◆ Task objective
For each line of the data below that contains "Polo", return that line.
=== Section Start ===
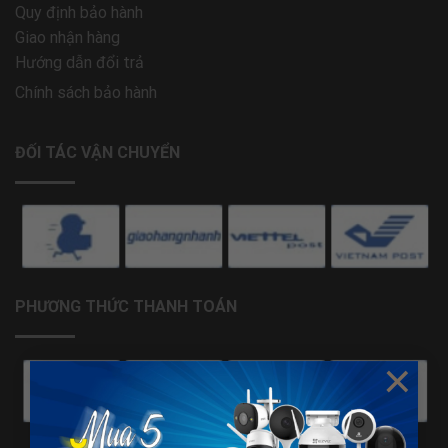
Quy định bảo hành
Giao nhận hàng
Hướng dẫn đổi trả
Chính sách bảo hành
ĐỐI TÁC VẬN CHUYỂN
PHƯƠNG THỨC THANH TOÁN
×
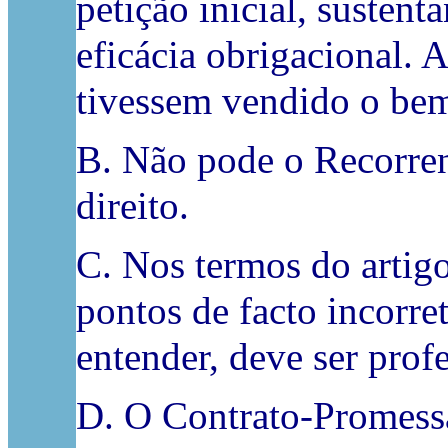
petição inicial, susten
eficácia obrigacional.
tivessem vendido o bem
B. Não pode o Recorren
direito.
C. Nos termos do artigo
pontos de facto incorre
entender, deve ser profe
D. O Contrato-Promessa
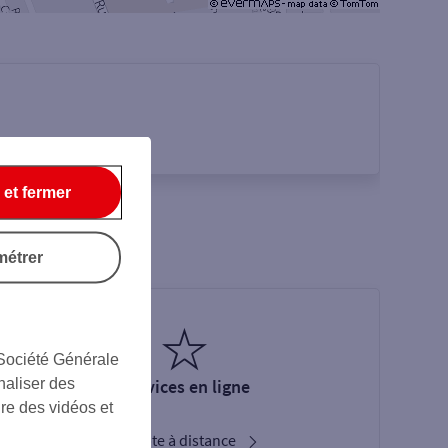
 et fermer
métrer
 Société Générale
naliser des
Services en ligne
ire des vidéos et
Ouverture de compte à distance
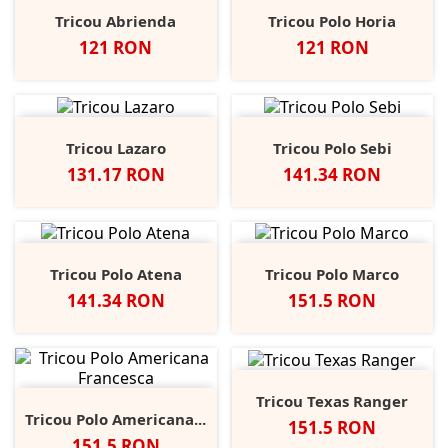
Tricou Abrienda
Tricou Polo Horia
Pret
Pret
121 RON
121 RON
Tricou Lazaro
Tricou Polo Sebi
Pret
Pret
131.17 RON
141.34 RON
Tricou Polo Atena
Tricou Polo Marco
Pret
Pret
141.34 RON
151.5 RON
Tricou Texas Ranger
Tricou Polo Americana...
Pret
151.5 RON
Pret
151.5 RON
=== Section End ===
◆ Answer to this exercise
Tricou Polo Horia
Tricou Polo Sebi
Tricou Polo Atena
Tricou Polo Marco
Tricou Polo Americana...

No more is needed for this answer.